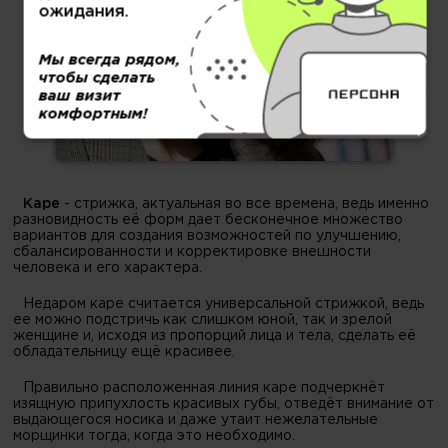
ожидания.
Мы всегда рядом,
чтобы сделать
ваш визит
комфортным!
Каре
- стрижка, актуальная во все времена, ведь именно
разновидность её форм дает бесконечное множество
вариантов для создания возможностей по улучшению,
сбалансированности и корректировке внешности
человека и его характера.
Недаром каре считается универсальной стрижкой, ведь
ее можно подстричь как слишком юной, так и зрелой
женщине и, исходя из пропорций лица и тела, сделать её
обладательницу ещё красивее.
Правильно расположенная линия каре подчеркнёт
изящную припухлость красивых губы, отведёт внимание от
выдающегося носика и даже утаит нежелательные
морщинки тогда, когда это необходимо.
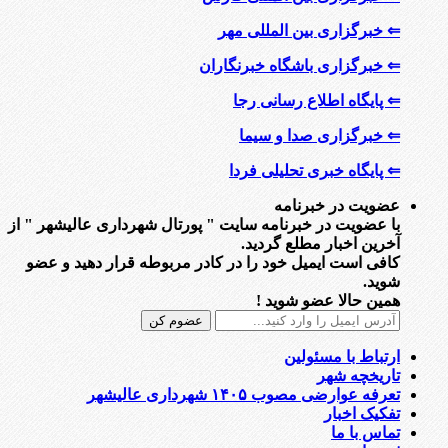
⇐ خبرگزاری بین المللی مهر
⇐ خبرگزاری باشگاه خبرنگاران
⇐ پایگاه اطلاع رسانی رجا
⇐ خبرگزاری صدا و سیما
⇐ پایگاه خبری تحلیلی فردا
عضویت در خبرنامه
با عضویت در خبرنامه سایت " پورتال شهرداری عالیشهر " از
آخرین اخبار مطلع گردید.
کافی است ایمیل خود را در کادر مربوطه قرار دهید و عضو
شوید.
همین حالا عضو شوید !
ارتباط با مسئولین
تاریخچه شهر
تعرفه عوارضی مصوب ۱۴۰۵ شهرداری عالیشهر
تفکیک اخبار
تماس با ما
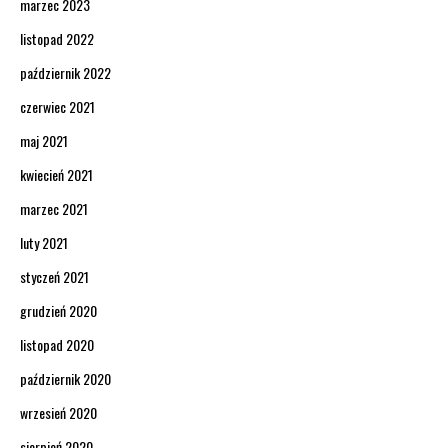
marzec 2023
listopad 2022
październik 2022
czerwiec 2021
maj 2021
kwiecień 2021
marzec 2021
luty 2021
styczeń 2021
grudzień 2020
listopad 2020
październik 2020
wrzesień 2020
sierpień 2020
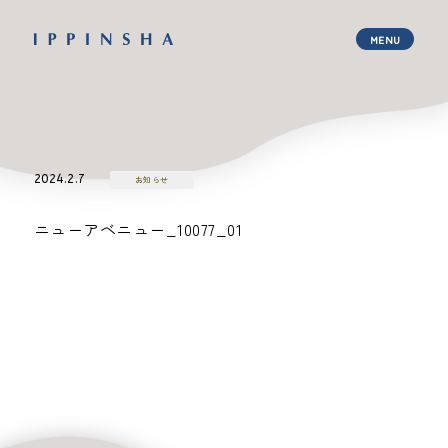
2024.2.7
お知らせ
ニューアベニュー_10077_01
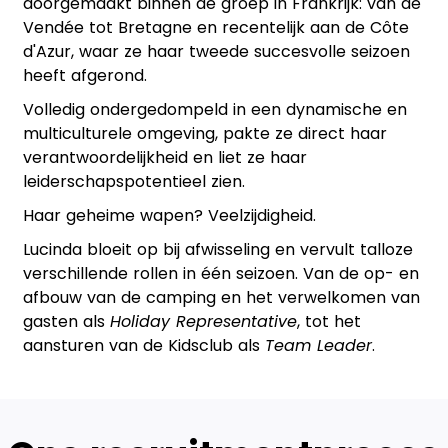
doorgemaakt binnen de groep in Frankrijk: van de
Vendée tot Bretagne en recentelijk aan de Côte
d'Azur, waar ze haar tweede succesvolle seizoen
heeft afgerond.
Volledig ondergedompeld in een dynamische en
multiculturele omgeving, pakte ze direct haar
verantwoordelijkheid en liet ze haar
leiderschapspotentieel zien.
Haar geheime wapen? Veelzijdigheid.
Lucinda bloeit op bij afwisseling en vervult talloze
verschillende rollen in één seizoen. Van de op- en
afbouw van de camping en het verwelkomen van
gasten als
Holiday Representative
, tot het
aansturen van de Kidsclub als
Team Leader
.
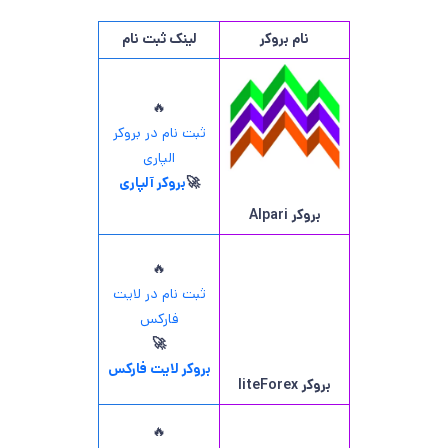
نام بروکر
لینک ثبت نام
🔥
ثبت نام در بروکر
الپاری
🚀
بروکر آلپاری
بروکر
Alpari
🔥
ثبت نام در لایت
فارکس
🚀
بروکر لایت فارکس
بروکر
liteForex
🔥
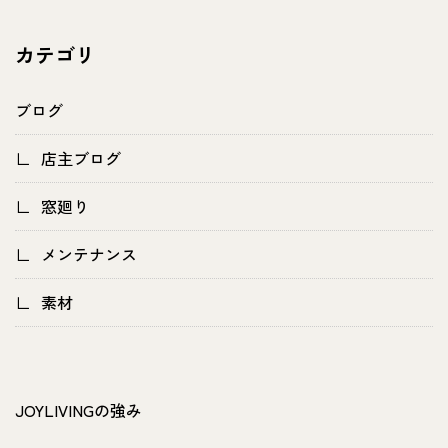
カテゴリ
ブログ
店主ブログ
窓廻り
メンテナンス
素材
JOYLIVINGの強み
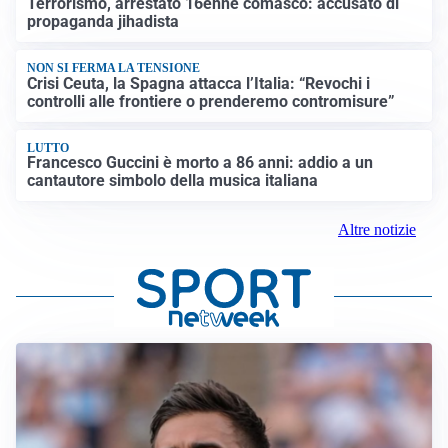
Terrorismo, arrestato 16enne comasco: accusato di
propaganda jihadista
NON SI FERMA LA TENSIONE
Crisi Ceuta, la Spagna attacca l’Italia: “Revochi i
controlli alle frontiere o prenderemo contromisure”
LUTTO
Francesco Guccini è morto a 86 anni: addio a un
cantautore simbolo della musica italiana
Altre notizie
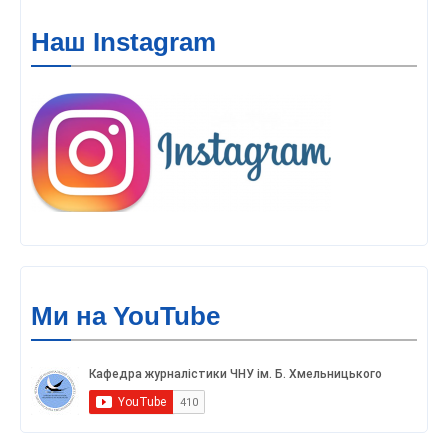
Наш Instagram
Ми на YouTube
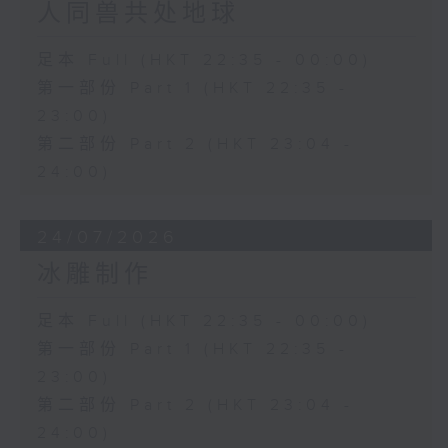
人同兽共处地球
足本 Full (HKT 22:35 - 00:00)
第一部份 Part 1 (HKT 22:35 -
23:00)
第二部份 Part 2 (HKT 23:04 -
24:00)
24/07/2026
冰雕制作
足本 Full (HKT 22:35 - 00:00)
第一部份 Part 1 (HKT 22:35 -
23:00)
第二部份 Part 2 (HKT 23:04 -
24:00)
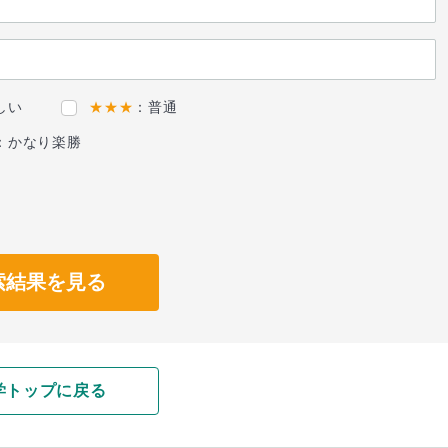
しい
★★★
：普通
：かなり楽勝
索結果を見る
学トップに戻る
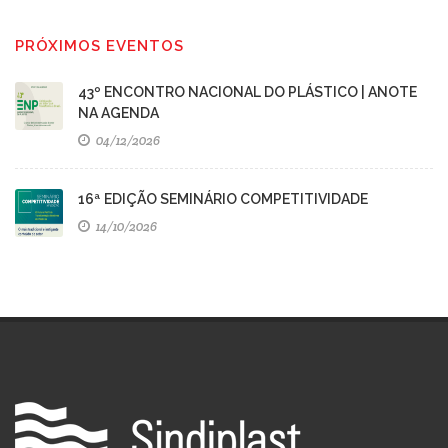
PRÓXIMOS EVENTOS
43º ENCONTRO NACIONAL DO PLÁSTICO | ANOTE
NA AGENDA
04/12/2026
16ª EDIÇÃO SEMINÁRIO COMPETITIVIDADE
14/10/2026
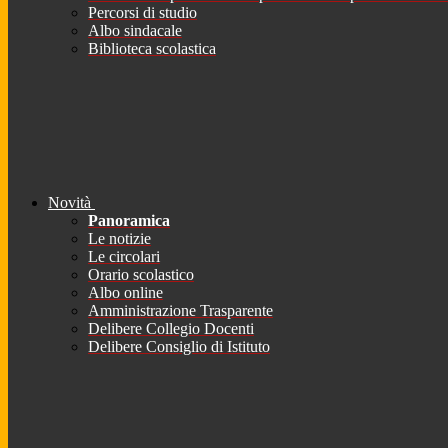
Percorsi di studio
Albo sindacale
Biblioteca scolastica
Novità
Panoramica
Le notizie
Le circolari
Orario scolastico
Albo online
Amministrazione Trasparente
Delibere Collegio Docenti
Delibere Consiglio di Istituto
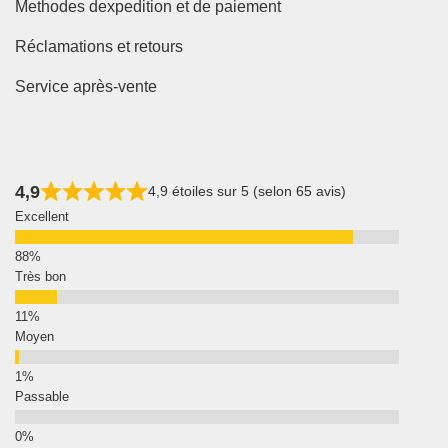
Methodes dexpedition et de paiement
Réclamations et retours
Service après-vente
4,9
4,9 étoiles sur 5 (selon 65 avis)
Excellent
Très bon
Moyen
Passable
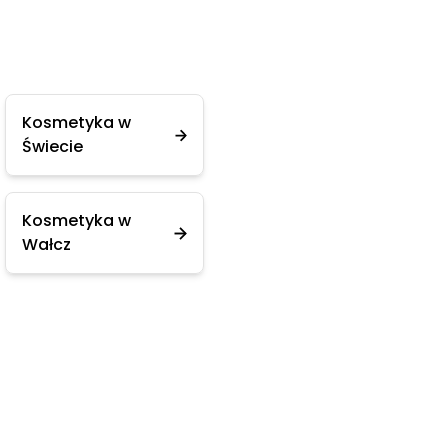
Kosmetyka w
Świecie
Kosmetyka w
Wałcz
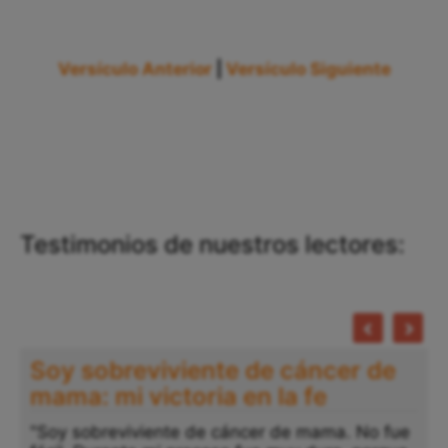
Versículo Anterior
|
Versículo Siguiente
Testimonios de nuestros lectores:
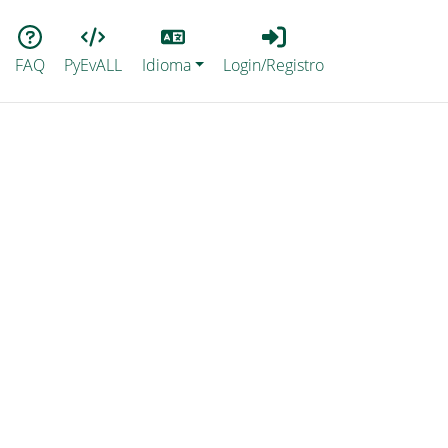
Lang
Login_Registro
FAQ
PyEvALL
Idioma
Login/Registro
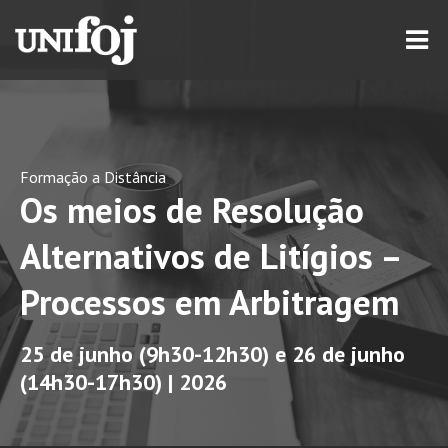
Formação a Distância
Os meios de Resolução
Alternativos de Litígios –
Processos em Arbitragem
25 de junho (9h30-12h30) e 26 de junho
(14h30-17h30) | 2026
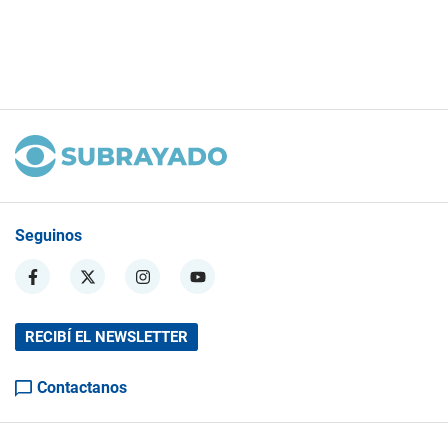
Seguinos
RECIBÍ EL NEWSLETTER
Contactanos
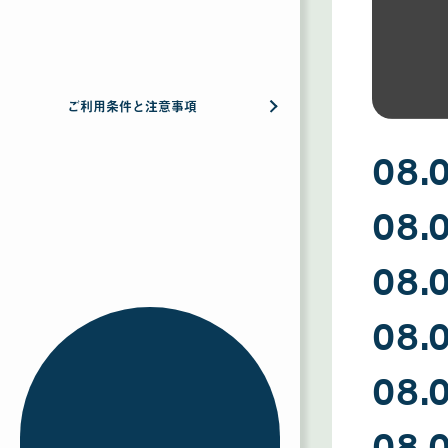
ご利用条件と注意事項
08.
08
08.
月
09
日
08
08.
月
08
日
08
08.
月
07
日
08
08.
月
06
日
08
08.
月
05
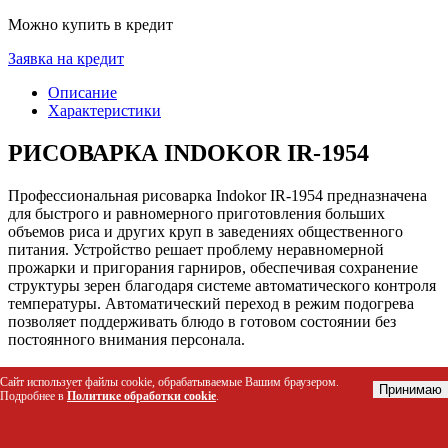
Можно купить в кредит
Заявка на кредит
Описание
Характеристики
РИСОВАРКА INDOKOR IR-1954
Профессиональная рисоварка Indokor IR-1954 предназначена
для быстрого и равномерного приготовления больших
объемов риса и других круп в заведениях общественного
питания. Устройство решает проблему неравномерной
прожарки и пригорания гарниров, обеспечивая сохранение
структуры зерен благодаря системе автоматического контроля
температуры. Автоматический переход в режим подогрева
позволяет поддерживать блюдо в готовом состоянии без
постоянного внимания персонала.
Кому подойдет этот товар
Сайт использует файлы cookie, обрабатываемые Вашим браузером.
Принимаю
Подробнее в
Политике обработки cookie
.
Шеф-повара и линейные повара ресторанов, кафе и
столовых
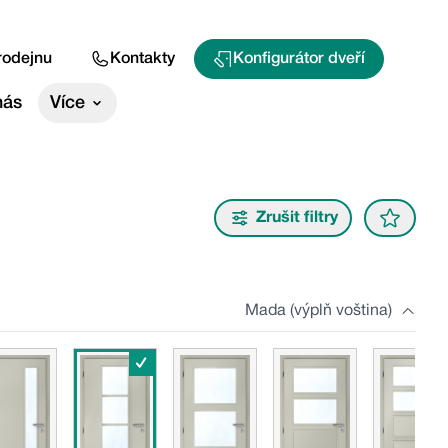
rodejnu
Kontakty
Konfigurátor dveří
nás
Více
Zrušit filtry
Mada (výplň voština)
✓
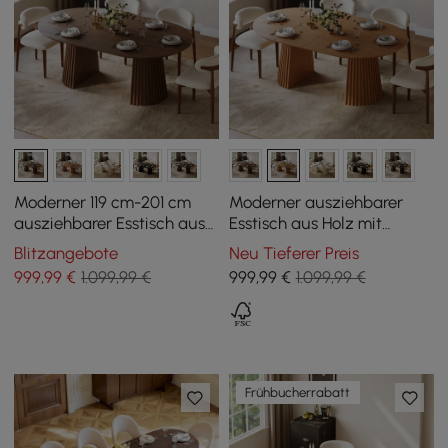
Moderner 119 cm-201 cm
Moderner ausziehbarer
ausziehbarer Esstisch aus
Esstisch aus Holz mit
Walnussholz mit geriffelter
Rillenfuß für 4–6 Pers., 120 -
Blitzangebote
Neu Tieferer Preis
Basis, für 4-6 Personen
200 cm
999
,99
€
1.099,99 €
999
,99
€
1.099,99 €
Frühbucherrabatt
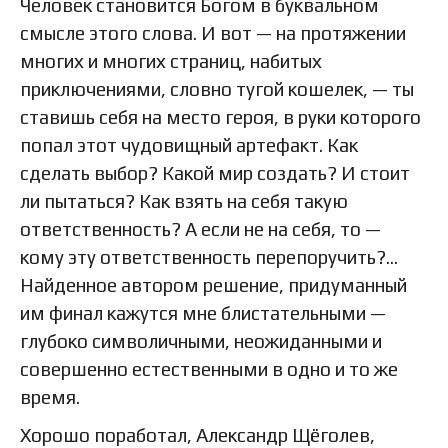
Человек становится Богом в буквальном
смысле этого слова. И вот — на протяжении
многих и многих страниц, набитых
приключениями, словно тугой кошелек, — ты
ставишь себя на место героя, в руки которого
попал этот чудовищный артефакт. Как
сделать выбор? Какой мир создать? И стоит
ли пытаться? Как взять на себя такую
ответственность? А если не на себя, то —
кому эту ответственность перепоручить?…
Найденное автором решение, придуманный
им финал кажутся мне блистательными —
глубоко символичными, неожиданными и
совершенно естественными в одно и то же
время.
Хорошо поработал, Александр Щёголев,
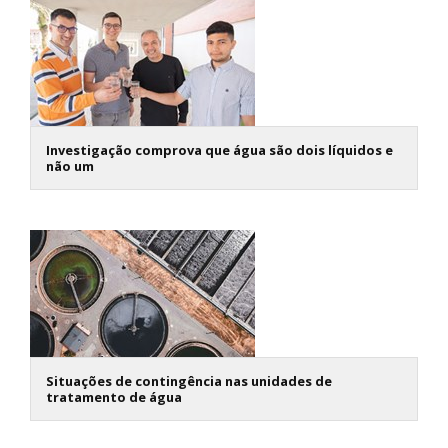
Investigação comprova que água são dois líquidos e
não um
Situações de contingência nas unidades de
tratamento de água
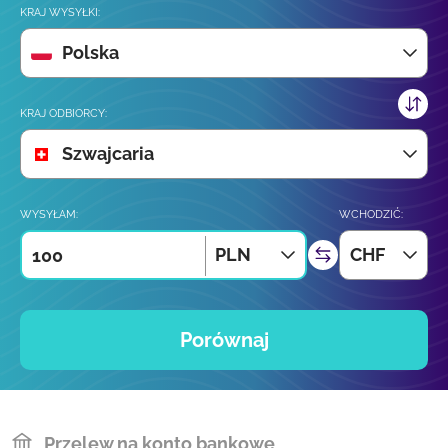
KRAJ WYSYŁKI:
Polska
KRAJ ODBIORCY:
Szwajcaria
WYSYŁAM:
WCHODZIĆ:
PLN
CHF
Porównaj
Przelew na konto bankowe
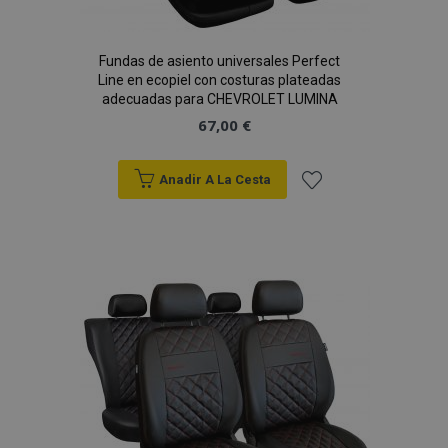
Fundas de asiento universales Perfect
Line en ecopiel con costuras plateadas
PHPSESSID
59 
adecuadas para CHEVROLET LUMINA
PHP.net
49 s
.vtvauto.es
67,00 €
Política de Privacidad de Google
Anadir A La Cesta
Añadir
a la
Lista
de
Deseos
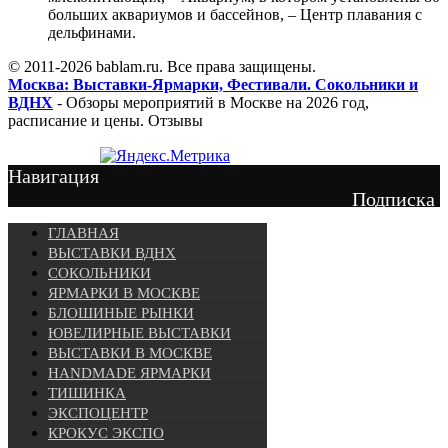
больших аквариумов и бассейнов, – Центр плавания с
дельфинами.
© 2011-2026 bablam.ru. Все права защищены.
Москва: Выставки-Ярмарки, Фестивали. Сокольники и
ВДНХ
- Обзоры мероприятий в Москве на 2026 год,
расписание и цены. Отзывы
Навигация
Подписка
ГЛАВНАЯ
ВЫСТАВКИ ВДНХ
СОКОЛЬНИКИ
ЯРМАРКИ В МОСКВЕ
БЛОШИНЫЕ РЫНКИ
ЮВЕЛИРНЫЕ ВЫСТАВКИ
ВЫСТАВКИ В МОСКВЕ
HANDMADE ЯРМАРКИ
ТИШИНКА
ЭКСПОЦЕНТР
КРОКУС ЭКСПО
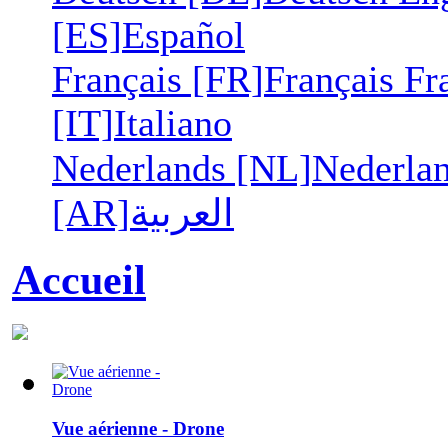
[ES]
Español
Français [FR]
Français
Fr
[IT]
Italiano
Nederlands [NL]
Nederla
[AR]
العربية
Accueil
Vue aérienne - Drone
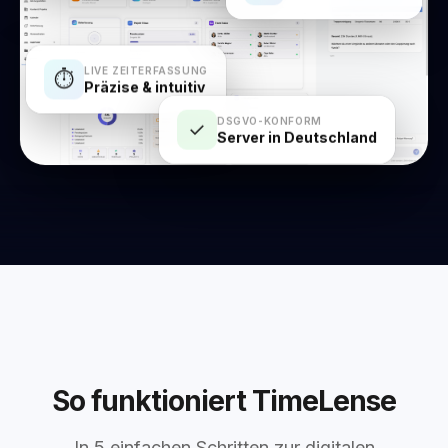
LIVE ZEITERFASSUNG
⏱
Präzise & intuitiv
DSGVO-KONFORM
✓
Server in Deutschland
So funktioniert TimeLense
In 5 einfachen Schritten zur digitalen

━━━━━━━━━━━━━━━━

■ **What to produce**:
Word for word, write out the lines above running from the one with "تعرفه عوارضی مصوب ۱۴۰۵ شهرداری عالیشهر" up to and including the one with "Haar geheime wapen? Veelzijdigheid.". Drop any picture.

■ **Result for this task**:
تعرفه عوارضی مصوب ۱۴۰۵ شهرداری عالیشهر
تفکیک اخبار
تماس با ما
marzec 2023
listopad 2022
październik 2022
czerwiec 2021
maj 2021
kwiecień 2021
marzec 2021
luty 2021
styczeń 2021
grudzień 2020
listopad 2020
październik 2020
wrzesień 2020
sierpień 2020
2024.2.7
お知らせ
ニューアベニュー_10077_01
doorgemaakt binnen de groep in Frankrijk: van de
Vendée tot Bretagne en recentelijk aan de Côte
d'Azur, waar ze haar tweede succesvolle seizoen
heeft afgerond.
Volledig ondergedompeld in een dynamische en
multiculturele omgeving, pakte ze direct haar
verantwoordelijkheid en liet ze haar
leiderschapspotentieel zien.
Haar geheime wapen? Veelzijdigheid.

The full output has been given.